*** AVAILABLE DATA Section Begins ***

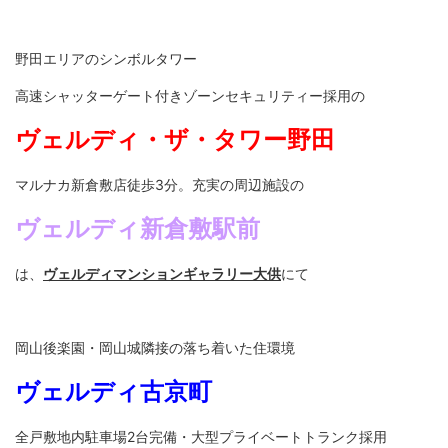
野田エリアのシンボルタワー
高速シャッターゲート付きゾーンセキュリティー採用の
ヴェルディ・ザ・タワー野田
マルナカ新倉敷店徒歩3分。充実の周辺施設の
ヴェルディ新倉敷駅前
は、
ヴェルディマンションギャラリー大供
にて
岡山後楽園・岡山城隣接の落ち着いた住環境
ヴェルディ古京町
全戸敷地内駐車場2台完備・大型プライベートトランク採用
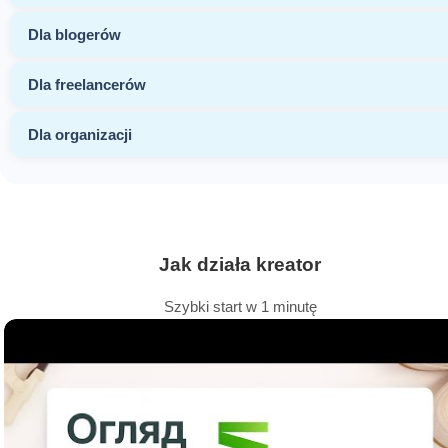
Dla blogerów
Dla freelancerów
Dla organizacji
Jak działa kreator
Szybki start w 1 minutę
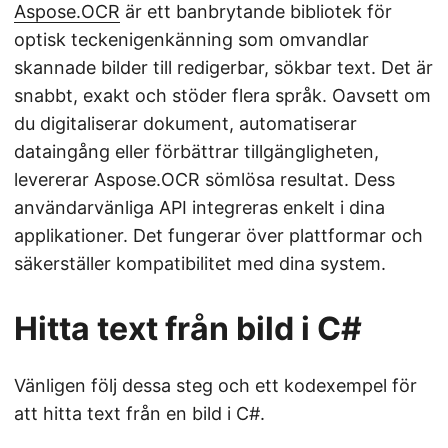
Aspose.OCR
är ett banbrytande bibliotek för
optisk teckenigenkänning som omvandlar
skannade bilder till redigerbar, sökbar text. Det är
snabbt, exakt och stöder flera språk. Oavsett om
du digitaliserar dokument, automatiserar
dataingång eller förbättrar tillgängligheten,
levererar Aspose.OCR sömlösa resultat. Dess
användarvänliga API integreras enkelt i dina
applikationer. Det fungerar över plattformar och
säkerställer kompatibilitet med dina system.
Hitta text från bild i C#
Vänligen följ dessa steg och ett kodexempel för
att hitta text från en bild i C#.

*** AVAILABLE DATA Section Ends ***
*** AVAILABLE DATA Section Begins ***

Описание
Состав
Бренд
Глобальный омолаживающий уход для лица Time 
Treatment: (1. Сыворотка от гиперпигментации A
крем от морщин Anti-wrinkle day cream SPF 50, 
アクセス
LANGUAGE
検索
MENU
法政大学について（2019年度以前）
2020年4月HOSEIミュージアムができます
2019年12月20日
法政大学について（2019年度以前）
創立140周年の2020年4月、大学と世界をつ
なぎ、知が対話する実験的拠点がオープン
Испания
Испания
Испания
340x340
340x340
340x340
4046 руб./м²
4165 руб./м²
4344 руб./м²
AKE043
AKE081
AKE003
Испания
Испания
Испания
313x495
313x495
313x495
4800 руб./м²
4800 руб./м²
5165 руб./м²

*** AVAILABLE DATA Section Ends ***

YOUR OBJECTIVE:
Give back exactly the lines of the listing above that run from the line with "användarvänliga API integreras enkelt i dina" to the line with "att hitta text från en bild i C#.", inclusive.

ANSWER TO THE PROBLEM:
användarvänliga API integreras enkelt i dina
applikationer. Det fungerar över plattformar och
säkerställer kompatibilitet med dina system.
Hitta text från bild i C#
Vänligen följ dessa steg och ett kodexempel för
att hitta text från en bild i C#.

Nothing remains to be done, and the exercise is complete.